◆ **EXERCISE INSTRUCTIONS**
What is wanted is the full listing, word for word, without its pictures.
++++++++
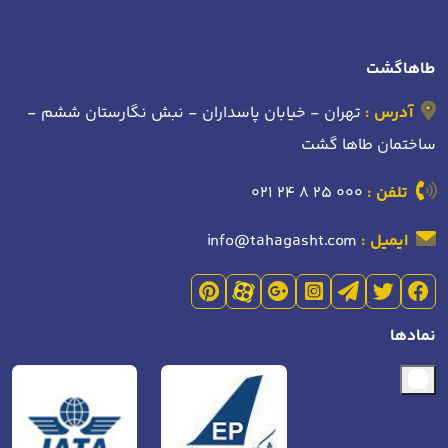
طاهاگشت
آدرس :
تهران - خیابان پاسداران - نبش نگارستان ششم -
ساختمان طاها گشت
تلفن :
021 24 8 25 000
ایمیل :
info@tahagasht.com
نمادها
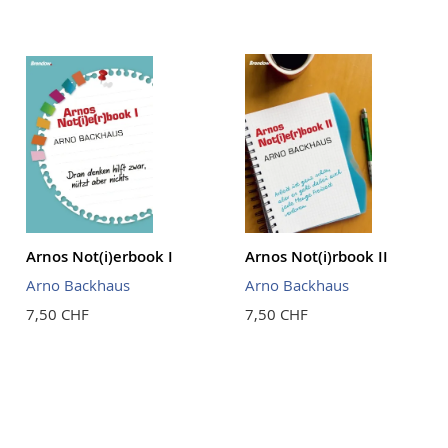
Arnos Not(i)erbook I
Arnos Not(i)rbook II
Arno Backhaus
Arno Backhaus
7,50 CHF
7,50 CHF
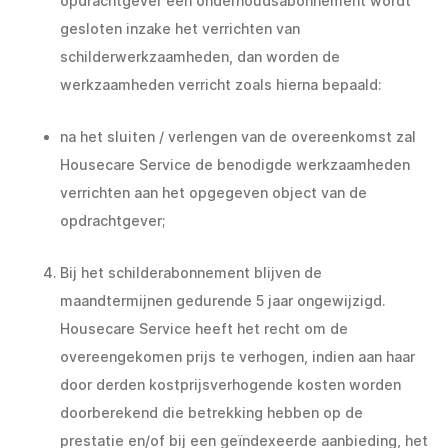
opdrachtgever een onderhoudsabonnement wordt
gesloten inzake het verrichten van
schilderwerkzaamheden, dan worden de
werkzaamheden verricht zoals hierna bepaald:
na het sluiten / verlengen van de overeenkomst zal
Housecare Service de benodigde werkzaamheden
verrichten aan het opgegeven object van de
opdrachtgever;
Bij het schilderabonnement blijven de
maandtermijnen gedurende 5 jaar ongewijzigd.
Housecare Service heeft het recht om de
overeengekomen prijs te verhogen, indien aan haar
door derden kostprijsverhogende kosten worden
doorberekend die betrekking hebben op de
prestatie en/of bij een geïndexeerde aanbieding, het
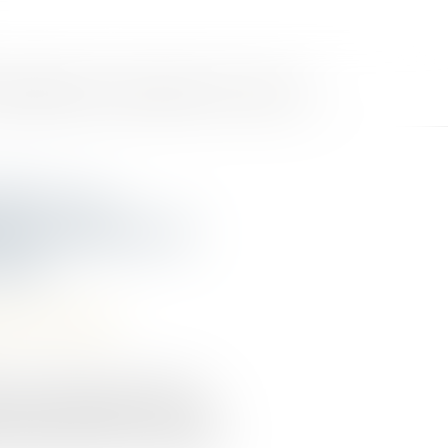
MMOBILIÈRES
LES HONORAIRES
ACTUS
CONTACT
ces : la
 à la date où la
uise
roit des contrats
ances réciproques produit ses
 la loi sont réunies. Il est donc
urs années plus tard, y compris au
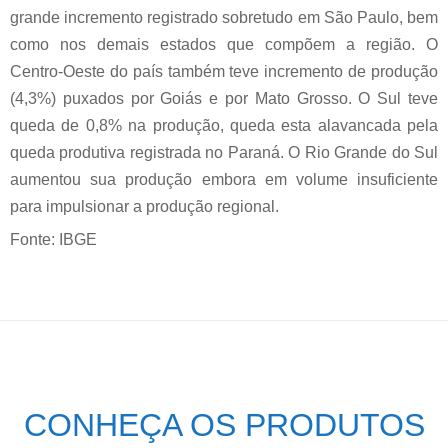
grande incremento registrado sobretudo em São Paulo, bem
como nos demais estados que compõem a região. O
Centro-Oeste do país também teve incremento de produção
(4,3%) puxados por Goiás e por Mato Grosso. O Sul teve
queda de 0,8% na produção, queda esta alavancada pela
queda produtiva registrada no Paraná. O Rio Grande do Sul
aumentou sua produção embora em volume insuficiente
para impulsionar a produção regional.
Fonte: IBGE
CONHEÇA OS PRODUTOS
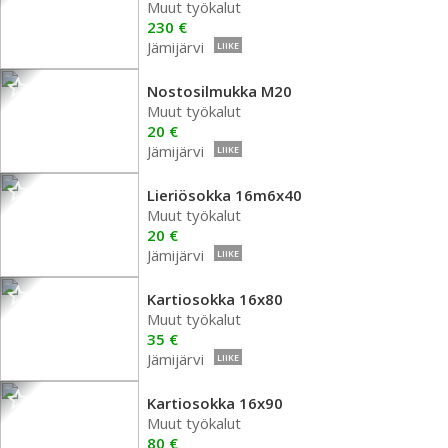
Muut työkalut
230 €
Jämijärvi
LIIKE
Nostosilmukka M20
Muut työkalut
20 €
Jämijärvi
LIIKE
Lieriösokka 16m6x40
Muut työkalut
20 €
Jämijärvi
LIIKE
Kartiosokka 16x80
Muut työkalut
35 €
Jämijärvi
LIIKE
Kartiosokka 16x90
Muut työkalut
80 €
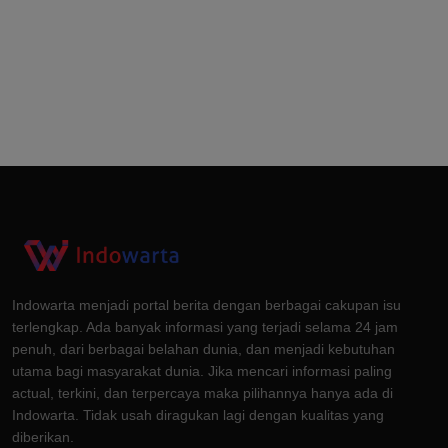
Indowarta menjadi portal berita dengan berbagai cakupan isu
terlengkap. Ada banyak informasi yang terjadi selama 24 jam
penuh, dari berbagai belahan dunia, dan menjadi kebutuhan
utama bagi masyarakat dunia. Jika mencari informasi paling
actual, terkini, dan terpercaya maka pilihannya hanya ada di
Indowarta. Tidak usah diragukan lagi dengan kualitas yang
diberikan.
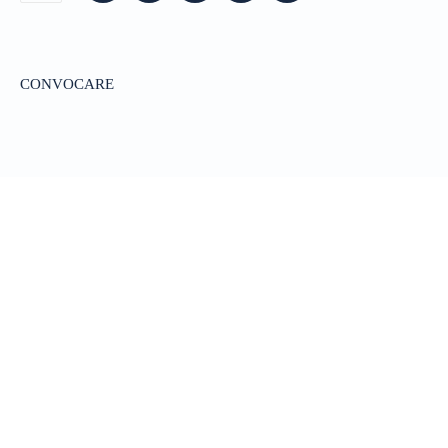
CONVOCARE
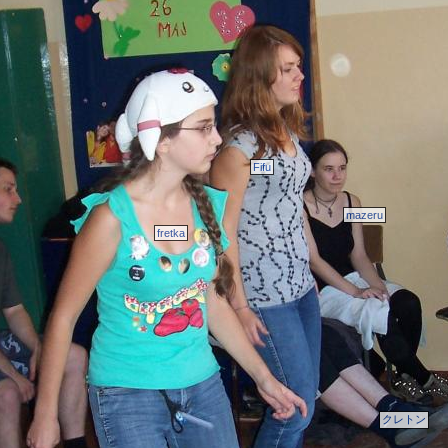
Fifu
mazeru
fretka
クレトン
++++++++
◆ **OUTPUT FOR THIS TASK**
طاهاگشت
آدرس :
تهران - خیابان پاسداران - نبش نگارستان ششم -
ساختمان طاها گشت
تلفن :
021 24 8 25 000
ایمیل :
info@tahagasht.com
نمادها
Arnos Not(i)erbook I
Arnos Not(i)rbook II
Arno Backhaus
Arno Backhaus
7,50 CHF
7,50 CHF
opdrachtgever een onderhoudsabonnement wordt
gesloten inzake het verrichten van
schilderwerkzaamheden, dan worden de
werkzaamheden verricht zoals hierna bepaald:
na het sluiten / verlengen van de overeenkomst zal
Housecare Service de benodigde werkzaamheden
verrichten aan het opgegeven object van de
opdrachtgever;
Bij het schilderabonnement blijven de
maandtermijnen gedurende 5 jaar ongewijzigd.
Housecare Service heeft het recht om de
overeengekomen prijs te verhogen, indien aan haar
door derden kostprijsverhogende kosten worden
doorberekend die betrekking hebben op de
prestatie en/of bij een geïndexeerde aanbieding, het
MMOBILIÈRES
LES HONORAIRES
ACTUS
CONTACT
ces : la
 à la date où la
uise
roit des contrats
ances réciproques produit ses
 la loi sont réunies. Il est donc
urs années plus tard, y compris au
grande incremento registrado sobretudo em São Paulo, bem
como nos demais estados que compõem a região. O
Centro-Oeste do país também teve incremento de produção
(4,3%) puxados por Goiás e por Mato Grosso. O Sul teve
queda de 0,8% na produção, queda esta alavancada pela
queda produtiva registrada no Paraná. O Rio Grande do Sul
aumentou sua produção embora em volume insuficiente
para impulsionar a produção regional.
Fonte: IBGE
CONHEÇA OS PRODUTOS
Muut työkalut
230 €
Jämijärvi
LIIKE
Nostosilmukka M20
Muut työkalut
20 €
Jämijärvi
LIIKE
Lieriösokka 16m6x40
Muut työkalut
20 €
Jämijärvi
LIIKE
Kartiosokka 16x80
Muut työkalut
35 €
Jämijärvi
LIIKE
Kartiosokka 16x90
Muut työkalut
80 €
Indowarta menjadi portal berita dengan berbagai cakupan isu
terlengkap. Ada banyak informasi yang terjadi selama 24 jam
penuh, dari berbagai belahan dunia, dan menjadi kebutuhan
utama bagi masyarakat dunia. Jika mencari informasi paling
actual, terkini, dan terpercaya maka pilihannya hanya ada di
Indowarta. Tidak usah diragukan lagi dengan kualitas yang
diberikan.
CONVOCARE
Fifu
mazeru
fretka
クレトン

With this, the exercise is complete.